The School of Geography, Planning and Environmental Management was disestablished on 1 January, 2017.

Following a review, the school was merged with the School of Earth Sciences to create the new School of Earth and Environmental Sciences.

The School of Earth and Environmental Sciences website can be found at https://sees.uq.edu.au/

Guy Gibson was one of UQs earliest Planning program graduates, now he is helping to shape the profession
Guy Gibson was one of UQs earliest Planning program graduates, now he is helping to shape the profession

Guy Gibson was one of UQ’s earliest graduates of the Bachelor of Regional and Town Planning program (BRTP), now he is helping to shape the profession in Queensland.

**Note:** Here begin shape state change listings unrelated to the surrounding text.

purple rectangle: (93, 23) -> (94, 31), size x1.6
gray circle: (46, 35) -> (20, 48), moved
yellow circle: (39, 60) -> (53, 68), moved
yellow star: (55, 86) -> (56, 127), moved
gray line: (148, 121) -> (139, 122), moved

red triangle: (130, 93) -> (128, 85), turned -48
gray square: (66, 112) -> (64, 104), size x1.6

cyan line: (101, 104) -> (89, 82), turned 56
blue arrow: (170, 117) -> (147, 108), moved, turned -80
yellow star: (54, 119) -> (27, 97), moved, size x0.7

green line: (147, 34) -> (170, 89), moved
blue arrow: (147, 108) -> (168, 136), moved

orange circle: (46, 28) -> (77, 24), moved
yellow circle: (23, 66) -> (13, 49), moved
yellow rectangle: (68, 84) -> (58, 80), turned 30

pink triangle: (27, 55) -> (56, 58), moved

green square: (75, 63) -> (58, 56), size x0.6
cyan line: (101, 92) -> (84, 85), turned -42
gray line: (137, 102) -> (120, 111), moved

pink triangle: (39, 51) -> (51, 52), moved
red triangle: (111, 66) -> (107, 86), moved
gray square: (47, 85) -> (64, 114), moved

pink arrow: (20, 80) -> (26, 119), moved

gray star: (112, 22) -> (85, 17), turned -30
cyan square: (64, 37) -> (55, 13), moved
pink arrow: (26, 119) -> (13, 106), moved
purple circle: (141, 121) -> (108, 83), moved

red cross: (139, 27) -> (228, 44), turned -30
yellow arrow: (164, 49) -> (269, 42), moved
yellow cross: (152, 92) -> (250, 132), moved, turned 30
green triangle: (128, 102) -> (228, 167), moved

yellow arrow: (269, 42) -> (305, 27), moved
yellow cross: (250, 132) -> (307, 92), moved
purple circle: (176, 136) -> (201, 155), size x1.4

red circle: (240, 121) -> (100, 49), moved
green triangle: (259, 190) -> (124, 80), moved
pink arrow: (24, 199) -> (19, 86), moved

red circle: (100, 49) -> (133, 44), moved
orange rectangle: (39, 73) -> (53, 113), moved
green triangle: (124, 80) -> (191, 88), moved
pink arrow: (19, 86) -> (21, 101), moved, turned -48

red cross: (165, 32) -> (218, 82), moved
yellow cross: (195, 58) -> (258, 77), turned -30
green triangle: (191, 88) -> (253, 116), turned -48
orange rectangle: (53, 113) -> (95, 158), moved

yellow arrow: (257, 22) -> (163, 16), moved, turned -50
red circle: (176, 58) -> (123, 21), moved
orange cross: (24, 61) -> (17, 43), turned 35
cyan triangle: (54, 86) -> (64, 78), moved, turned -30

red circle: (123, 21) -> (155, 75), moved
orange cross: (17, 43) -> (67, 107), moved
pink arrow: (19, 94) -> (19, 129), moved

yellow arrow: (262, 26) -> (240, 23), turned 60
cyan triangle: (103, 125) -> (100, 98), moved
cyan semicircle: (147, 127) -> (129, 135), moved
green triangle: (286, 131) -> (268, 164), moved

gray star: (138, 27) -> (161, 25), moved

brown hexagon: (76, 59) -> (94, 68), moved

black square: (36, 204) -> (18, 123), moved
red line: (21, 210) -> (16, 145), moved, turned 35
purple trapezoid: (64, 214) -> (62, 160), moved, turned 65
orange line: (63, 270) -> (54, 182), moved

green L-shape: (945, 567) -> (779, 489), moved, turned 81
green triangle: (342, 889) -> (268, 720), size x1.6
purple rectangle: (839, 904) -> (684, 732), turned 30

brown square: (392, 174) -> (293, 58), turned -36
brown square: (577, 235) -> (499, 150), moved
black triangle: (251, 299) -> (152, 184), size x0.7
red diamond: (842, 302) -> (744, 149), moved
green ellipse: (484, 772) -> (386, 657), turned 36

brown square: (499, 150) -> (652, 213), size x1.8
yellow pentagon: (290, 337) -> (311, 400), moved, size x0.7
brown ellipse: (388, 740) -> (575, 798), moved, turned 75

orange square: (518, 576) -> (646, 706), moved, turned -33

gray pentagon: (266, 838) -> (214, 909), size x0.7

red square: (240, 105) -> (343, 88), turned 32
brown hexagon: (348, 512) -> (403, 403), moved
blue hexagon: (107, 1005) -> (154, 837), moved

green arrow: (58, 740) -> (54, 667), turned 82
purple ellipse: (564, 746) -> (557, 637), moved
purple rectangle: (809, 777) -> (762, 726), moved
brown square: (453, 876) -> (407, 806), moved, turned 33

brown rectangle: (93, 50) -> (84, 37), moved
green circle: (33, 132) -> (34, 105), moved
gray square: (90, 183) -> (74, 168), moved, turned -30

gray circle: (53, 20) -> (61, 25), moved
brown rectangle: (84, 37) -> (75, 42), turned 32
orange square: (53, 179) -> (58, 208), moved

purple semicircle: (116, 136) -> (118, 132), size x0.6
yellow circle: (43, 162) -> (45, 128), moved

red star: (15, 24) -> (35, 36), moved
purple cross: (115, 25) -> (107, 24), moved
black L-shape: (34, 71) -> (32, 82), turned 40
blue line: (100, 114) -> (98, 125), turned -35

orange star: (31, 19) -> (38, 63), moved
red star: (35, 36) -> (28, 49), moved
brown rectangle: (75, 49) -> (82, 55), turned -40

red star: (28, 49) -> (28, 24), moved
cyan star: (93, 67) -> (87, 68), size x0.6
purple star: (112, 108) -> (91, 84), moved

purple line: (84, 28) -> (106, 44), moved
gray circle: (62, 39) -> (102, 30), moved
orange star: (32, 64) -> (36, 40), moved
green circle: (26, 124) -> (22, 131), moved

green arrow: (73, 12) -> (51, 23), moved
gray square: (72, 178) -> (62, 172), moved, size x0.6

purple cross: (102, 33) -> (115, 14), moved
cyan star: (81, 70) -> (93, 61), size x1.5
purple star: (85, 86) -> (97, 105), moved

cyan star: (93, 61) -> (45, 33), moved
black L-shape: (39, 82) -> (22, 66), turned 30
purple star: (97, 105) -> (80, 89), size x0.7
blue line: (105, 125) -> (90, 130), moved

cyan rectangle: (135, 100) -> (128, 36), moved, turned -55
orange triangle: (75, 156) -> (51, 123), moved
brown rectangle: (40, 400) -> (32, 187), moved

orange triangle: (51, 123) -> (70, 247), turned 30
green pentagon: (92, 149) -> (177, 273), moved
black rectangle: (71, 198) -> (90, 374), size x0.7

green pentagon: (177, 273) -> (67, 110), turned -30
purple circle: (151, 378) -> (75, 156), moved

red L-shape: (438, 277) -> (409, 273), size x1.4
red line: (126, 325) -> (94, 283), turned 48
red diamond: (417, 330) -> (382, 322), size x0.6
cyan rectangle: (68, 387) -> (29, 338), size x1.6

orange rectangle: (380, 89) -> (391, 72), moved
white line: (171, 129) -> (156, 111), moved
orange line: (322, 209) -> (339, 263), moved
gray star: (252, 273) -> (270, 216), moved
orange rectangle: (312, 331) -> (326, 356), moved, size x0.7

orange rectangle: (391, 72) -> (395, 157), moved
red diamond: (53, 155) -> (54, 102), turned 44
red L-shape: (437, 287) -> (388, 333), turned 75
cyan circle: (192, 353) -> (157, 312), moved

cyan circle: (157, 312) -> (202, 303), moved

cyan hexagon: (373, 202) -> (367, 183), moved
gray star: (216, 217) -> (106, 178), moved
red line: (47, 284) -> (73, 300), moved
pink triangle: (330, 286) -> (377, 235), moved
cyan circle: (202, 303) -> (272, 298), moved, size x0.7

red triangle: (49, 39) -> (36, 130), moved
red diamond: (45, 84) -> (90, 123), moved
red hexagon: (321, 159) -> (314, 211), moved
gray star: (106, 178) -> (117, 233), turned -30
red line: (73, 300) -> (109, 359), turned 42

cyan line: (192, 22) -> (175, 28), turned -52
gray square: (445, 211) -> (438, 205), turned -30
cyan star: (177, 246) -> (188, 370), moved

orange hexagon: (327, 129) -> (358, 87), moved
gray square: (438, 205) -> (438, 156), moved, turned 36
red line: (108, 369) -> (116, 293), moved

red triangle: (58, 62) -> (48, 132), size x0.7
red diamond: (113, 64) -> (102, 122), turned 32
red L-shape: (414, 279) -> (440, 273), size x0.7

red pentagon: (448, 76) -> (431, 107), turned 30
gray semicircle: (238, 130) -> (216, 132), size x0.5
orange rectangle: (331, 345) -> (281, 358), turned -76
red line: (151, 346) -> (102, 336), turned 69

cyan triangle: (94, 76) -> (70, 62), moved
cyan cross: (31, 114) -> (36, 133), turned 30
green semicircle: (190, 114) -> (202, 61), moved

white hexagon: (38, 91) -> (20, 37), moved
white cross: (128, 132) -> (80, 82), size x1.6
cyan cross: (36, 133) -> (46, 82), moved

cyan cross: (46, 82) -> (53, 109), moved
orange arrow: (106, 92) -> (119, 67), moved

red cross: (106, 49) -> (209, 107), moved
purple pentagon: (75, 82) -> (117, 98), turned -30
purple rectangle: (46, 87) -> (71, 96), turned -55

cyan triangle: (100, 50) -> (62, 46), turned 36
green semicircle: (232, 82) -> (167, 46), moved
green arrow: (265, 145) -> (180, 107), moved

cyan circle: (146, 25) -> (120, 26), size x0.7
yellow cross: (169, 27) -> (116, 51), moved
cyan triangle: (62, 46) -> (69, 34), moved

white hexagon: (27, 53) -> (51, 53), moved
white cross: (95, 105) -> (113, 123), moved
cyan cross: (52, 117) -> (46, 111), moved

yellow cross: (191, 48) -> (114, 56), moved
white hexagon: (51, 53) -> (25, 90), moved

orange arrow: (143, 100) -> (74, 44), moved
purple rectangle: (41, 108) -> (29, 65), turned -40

Guy is on the board of ‘Urban Futures Brisbane’, established by the Brisbane City Council (BCC) to provide strategic advice on planning and implementing Brisbane’s development future.
 
He is also a member of BCC’s Infrastructure Council in addition to his main role as Lend Lease’s general manager for their communities business in Queensland.
 
 “My role at Lend Lease includes managing the trading projects to achieve their sales targets, overseeing planning approval processes and negotiations for infrastructure agreements for prospective projects, and reviewing new business opportunities.  All of this is done with a strong focus on the safety of our employees, contractors and the communities in which we operate, as well as the long-term sustainability of the communities that we create,” he said.
 
Guy has also previously held the positions of President of the Property Council of Australia (Queensland), and National Director of the Property Council of Australia. 
 
In recent years he has been dismayed at what he sees as a growing gap between planning and the development delivery process. Guy believes this has resulted in a failure to create urban environments that meet functional and human needs.
 
“The challenge for town planners today is to maintain the delicate balance between public policy and systematic planning on the one hand and what are essentially organic and spontaneous processes of a market economy on the other,” he said. 
 
He sees a new path opening up for future graduates of the discipline.
 
“There is a huge opportunity for planning students to look at the potential of new media to communicate and consult better with local communities to provide clear guidance to development proponents and enable more efficient assessment of their proposals. This is something that the current practitioners of the profession are unfortunately neglecting”.
 
It was a love of Geography in high school that set Guy on the route to become an urban planner and his studies at UQ laid the foundations for his career.
 
“One of the features of the UQ program was the exposure that students received to other fields of study and lecturers from other departments: everything from surveying and soil science to sociology and law.  This was excellent preparation for a career featuring interaction with a wide variety of professionals from different backgrounds” he said.
 
“I would say that the late Phil Day was an inspirational head of department for much of the time I was at UQ.  He had had a distinguished career with the NSW Government and when he joined the staff of the UQ planning school had lately been Director of Town Planning with Brisbane City Council, a position I eventually held myself.  He was a wonderful teacher and mentor, with a grasp of what really mattered and how town planning and in particular, how town planning legislation and regulation, could assist in achieving better outcomes for people”.